Anyway that’s it for now other than to say please tell any ambitious chefs or restaurant managers you happen to know, who would like to play a big creative role in our project, to get in contact with us! 

This Post Has 12 Comments

  1. Lauren

    Good morning, this all sounds great. I have registered my interest in an allotment already, however I thought I would respond to the comment you have made on neglect.
    I live opposite the site and would like to share ownership with my mum, who is a keen gardener, so the allotment would be visited daily and tended to. I also have a toddler who loves being outside so he would relish having the space to grow lots of veg!
    I’m not sure how allotments will be assigned but thought it was worth giving a bit of a background to my request.
    Kind regards

    1. David

      Thanks Lauren
      Good to know!

  2. Judith

    We used to have an allotment at Ashmead Green 2. This was an old sheep field, with not much soil. We rotavated and added manure and covered our plot to blot out the weeds. We had a very successful first 2 years growing broad beans, caulis, cabbages, tomatoes, sweetcorn, and apples. But then the local wildlife got wind of free food so we had to create fencing our plots to keep out deer, rabbits and cows. Unfortunately as it was a difficult site to work lots of people gave up which meant adjacent plots were overgrown and encroaching on our plot so it became increasingly unmanageable we had to give it up. So we are up for a new challenge!

    1. David

      Hi Judith
      Fortunately the whole allotment site is fenced so the bigger wildlife at least won’t get a chance!
      Just the weeds to think about…

  3. Steve

    Hi David, I have sent a few of my thoughts/ideas to you on email. The weeds should not be a problem!
    Steve

    1. David

      Thanks Steve – just catching up on emails. There have been a lot!

  4. Fiona

    As this is a very open space with stunning views , will you be allowing plastic compost bins on each allotment ( get blown away in high winds) or having one central compost area which will be hidden from view.
    Very impressed with your project.

    1. David

      Hi Fiona
      We’re well aware of the visibility of the site so we’re considering a central compost area that will actually be better as it can benefit from composting for the whole site and not just the allotments. We’re already putting in place low level communal water troughs using the run-off from the built area and we will make sure that any tool sheds are small and of common design.
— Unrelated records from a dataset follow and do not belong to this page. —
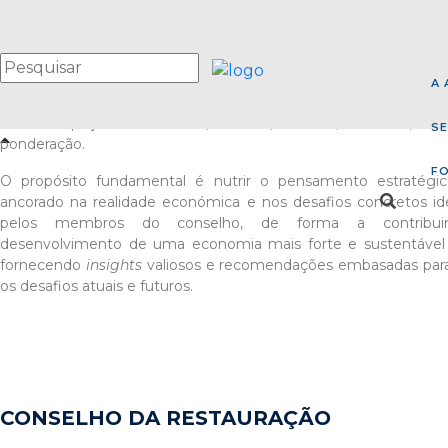
CONSELHOS CONSULTIVOS
DEBATE E ESTRATÉGIA
A 
Os Conselhos Consultivos Setoriais, promovidos pela AEB 
como espaços de estudo, análise, debate, reflexão, ori
SE
ponderação.
F
O propósito fundamental é nutrir o pensamento estratégic
ancorado na realidade económica e nos desafios concretos ide
pelos membros do conselho, de forma a contribui
desenvolvimento de uma economia mais forte e sustentável 
fornecendo
insights
valiosos e recomendações embasadas para
os desafios atuais e futuros.
CONSELHO DA RESTAURAÇÃO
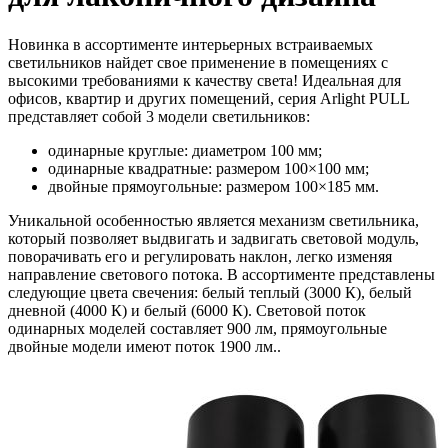
Новинка в ассортименте интерьерных встраиваемых
светильников найдет свое применение в помещениях с
высокими требованиями к качеству света! Идеальная для
офисов, квартир и других помещений, серия Arlight PULL
представляет собой 3 модели светильников:
одинарные круглые: диаметром 100 мм;
одинарные квадратные: размером 100×100 мм;
двойные прямоугольные: размером 100×185 мм.
Уникальной особенностью является механизм светильника,
который позволяет выдвигать и задвигать световой модуль,
поворачивать его и регулировать наклон, легко изменяя
направление светового потока. В ассортименте представлены
следующие цвета свечения: белый теплый (3000 К), белый
дневной (4000 К) и белый (6000 К). Световой поток
одинарных моделей составляет 900 лм, прямоугольные
двойные модели имеют поток 1900 лм..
Pleased that you are impressed with the project:-)

  5. Mary Bird

    Please do not rotavate couch grass! Every little chopped up piece will grow! I talk from experience!
    Good luck with your new venture.

    1. David

      I know! Unfortunately, because the land was terraced and earth had been shifted around so much it happened inadvertently. Now we’re hoping that we can weaken it enough through multiple rotavations to restrict regrowth through eventual covering and mulching…..

  6. Phil Taylor

    Hi David. My daughter and I have just signed up for one of your allotments (plot 20). Must say that your project is very impressive and now is the ideal time to start up with plenty of time on our hands and the site being ideal for maintaining social distancing. I have one question though. We would like to have a small amount of storage in situ and I see that in the newsletter you mention a small wooden tool shed which you can supply. Is that still the plan or should I just go ahead and get something. If so what are the rules/guidelines in terms of dimensions. Very happy to comply with whatever and just looking for guidance.

    1. David

      Hi Phil. We are currently looking at options and will communicate with all allotment holders shortly. We want to keep the site looking beautiful so we are considering how to keep tool storage consistent.